Jeśli chodzi o nasz pokój, to zastanawialiśmy się, czy otrzymamy ten sam, w którym zatrzymaliśmy się podczas naszego ślubu. Tym razem mieliśmy jednak szansę na wypróbowanie innego. Skierowano nas do drugiego reprezentacyjnego pokoju, w którym rok temu zatrzymali się moi teściowe. Pokój był bardzo ładny, przestronny i wpadało do niego sporo światła. Zachowany w nim został drewniany strop, który przypomina o tym, że znajdujemy się jednak w miejscu z historią. W dachu wstawiono również okna, przez co mieliśmy nie tylko ładny widok na niebo, ale również dodatkowe „oświetlenie”. Pokój ten przeznaczony jest dla czterech osób: poza dużym małżeńskim łożem ma pięterko, do którego prowadzą schody, stoją tam jeszcze dwa pojedyncze łóżka.



Jak widać na zdjęciach tuż przed łóżkiem w głównej części pokoju znajduje się mały kącik salonowy z dwoma sofami i stolikiem. Przy ścianie dojrzeć można stolik z krzesłem, nad którym wisi telewizor. Znajduje się tam minibar oraz taca do naszej dyspozycji. Można było samemu przyrządzić sobie kawę, herbatę czy napić się wody. W niesfotografowanej części pokoju mieliśmy do dyspozycji sporej wielkości szafę, wieszak z lustrem oraz naturalnie łazienkę z prysznicem. 



Sam pokój jak i łazienka były nienagannie czyste i nie mogę się doczepić nawet do jednej rzeczy. Na plus ocenić mogę także łóżko (po kilku nieprzespanych nocach w hotelu w moim rodzinnym mieście w końcu zaznałam błogiego snu!). Okna naszego pokoju wychodziły na ogród chiński, skąd rankiem wybudzały nas odgłosy przyrody i zwierząt. 

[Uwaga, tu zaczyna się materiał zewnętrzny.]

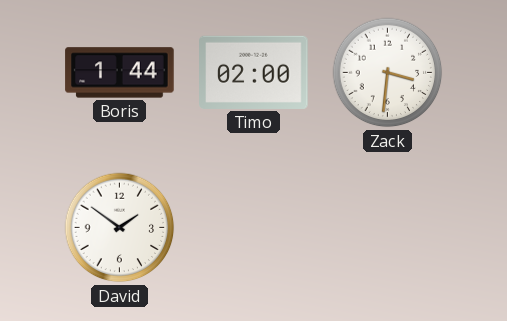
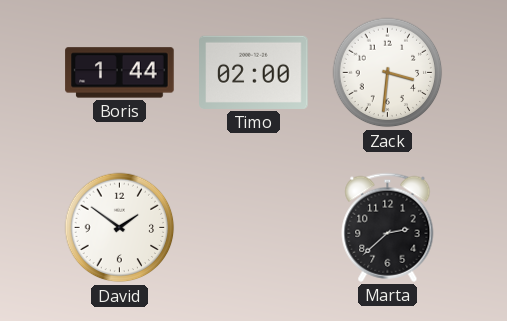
Marta: none -> 2:38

Po szybkim odświeżeniu wybraliśmy się na spacer, którego nie potrafiliśmy sobie odmówić. Przez cały nasz pobyt mieliśmy tak idealną pogodę, o jakiej tylko można pomarzyć. Naturalnie przeszło mi przez myśl, dlaczego nie mogło być tak rok temu, gdzie w dniu naszego ślubu zaliczyliśmy wszystkie możliwe warunki atmosferyczne, ale nie ma co rozpaczać nad czymś, na co wpływu nie mamy. Podczas spaceru zaszyliśmy się na moment w pobliżu altany, gdzie rozkoszowaliśmy się ostatnimi tego dnia promieniami słońca i zwyczajnie byliśmy razem.

Zrobiliśmy rundę dookoła Pałacu i ogrodu chińskiego, po czym wróciliśmy do pokoju, by przygotować się na kolację. Ta, jak się okazało, była bardzo wyjątkowa, gdyż przygotowana specjalnie dla nas. Dania, które spożywaliśmy, nie były zamieszczone w karcie, więc ponownie mogliśmy poczuć się szczególnie. Trzydaniowa kolacja składała się z sałatki z wędzonym łososiem, który był jednym z lepszych, jakie jadłam w życiu. Danie główne ponownie składało się z ryby (wcześniej otrzymaliśmy zapytanie, czy wolimy mięso czy rybę) – tym razem był to dorsz ze skórką w otoczeniu czarnej soczewicy, szparagów i marchewki. Deser kupił nas już całkowicie! Była nim beza na orzechowym spodzie z sezonowymi owocami i pudrową posypką. Ilość dań i pyszne białe wino spowodowało, że w restauracji Destylarnia spędziliśmy ponad dwie godziny.





W dzień naszej rocznicy mieliśmy dość nietypową prośbę. Pogoda była tak letnia, że aż żal byłoby spędzać ten dzień w pomieszczeniach, więc chcieliśmy pobyć na łonie natury. Pomyśleliśmy, że fajnie byłoby zrobić piknik nad pobliskim jeziorem. Obsługa Pałacu została postawiona na równe nogi i w godzinę przygotowała dla nas cały zestaw piknikowy. Dostaliśmy nie tylko koszyk, ale także dwa koce i przygotowane jedzenie. W jego skład wchodziły: różne rodzaje serów i wędlin, pieczywo, wyborne ręcznie wytwarzane masełko, sałatka z warzyw z sosem kiwi (pycha!), a na deser rogaliki migdałowe i owoce. Naturalnie nie zabrakło sztućców, chusteczek, wody i przypraw. 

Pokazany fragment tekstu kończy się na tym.